Remarrying does not make single parenting any less single. For I worry alone, celebrate alone, feel pride alone, call out for help alone. I think I have always been alone. Just getting on with it as best I could. Mostly not knowing what to do. Desperately watching those around me for hints and cues about how to do whatever it was I needed to do. Grasping at role models, strangers passing by. Trying to be a student, parent, wife, lover, teacher, friend, author, woman, sister, daughter. Always without a road map, it seems. Wandering through unknown avenues and down ominous paths. Never really finding my way back home.
Recently, when my son left, after a week's stay with me, and for reasons I will not go into here, I cried as if my heart would break. I cried so hard and so much, that out of the congestion, the whole next day I could not hear in one ear and was completely hoarse. As I drove from the airport, tears poured down my cheeks like a thunderstorm.
I wonder, "Will I die alone too?" As Charlie did after we had all kissed him and told him that we loved him, alone in his hospice room that night?
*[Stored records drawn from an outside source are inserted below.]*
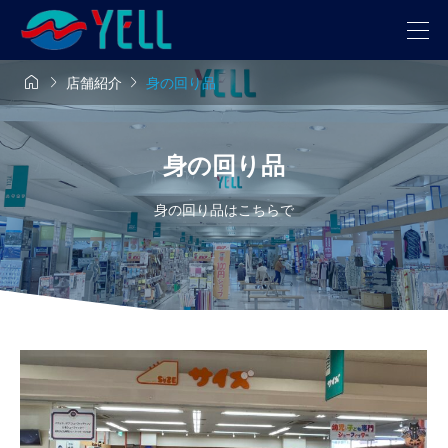



店舗紹介
身の回り品
身の回り品
身の回り品はこちらで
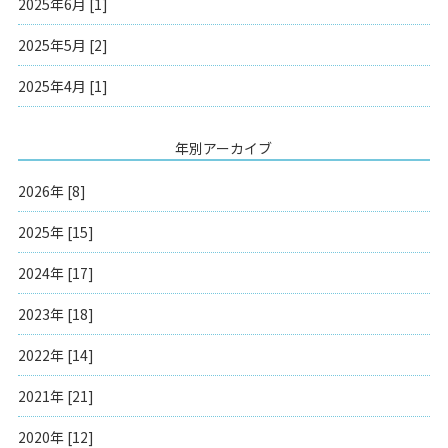
2025年6月 [1]
2025年5月 [2]
2025年4月 [1]
年別アーカイブ
2026年 [8]
2025年 [15]
2024年 [17]
2023年 [18]
2022年 [14]
2021年 [21]
2020年 [12]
Or will someone be there to hold my hand and stroke my forehead with great love, or hold me in their arms as I did with Mar-Mar as she rose up to take her very last breath?
It occurs to me that for the past six years the leader of our country makes me feel even more alone than I have ever felt. Doing what he wants, thumbing his nose at everyone, lying, deceiving, joking and offending. I am terrorized by his abuse of power. Rendered help-less and alone time and again. Ashamed of his actions, statements, ideologies. Outraged, that as our elected leader he speaks for me and uses my hard earned monies in ghastly, abhorrent ways. Constantly, insidiously. His leadership permeates everything we do, accompanies us as we go about our daily lives. Every time I see his hideous, insincere smile or hear his cackling over some lie or other, it permeates my tender soul just a bit more. Come to think of it, have I ever lived under a political leader who I truly admired and felt proud to be a part of?
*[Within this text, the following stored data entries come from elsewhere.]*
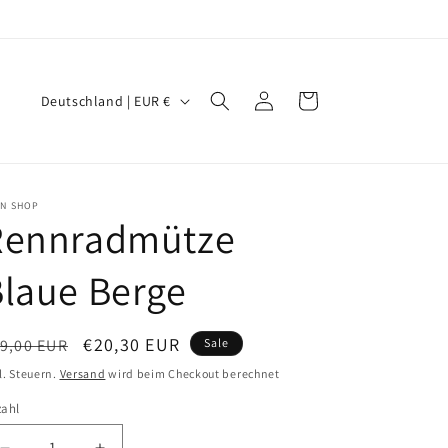
L
Einloggen
Warenkorb
Deutschland | EUR €
a
n
d
IN SHOP
/
Rennradmütze
R
laue Berge
e
g
i
ormaler
Verkaufspreis
€20,30 EUR
9,00 EUR
Sale
o
eis
l. Steuern.
Versand
wird beim Checkout berechnet
n
zahl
"Help!" I cry. It is squeaky and rasping, shrill and piercing. Perhaps, in my next recurring dream, I will fill my lungs with air, breathe in deeply and call out from the pit of my stomach with a loud, roaring voice, deep, strong and solid: "HELP!" - in such a way, that people will run from their homes, arms outstretched to greet me in a loving, compassionate embrace. And then, together, we will find my way home, arm in arm singing Kum Ba Yah as we go.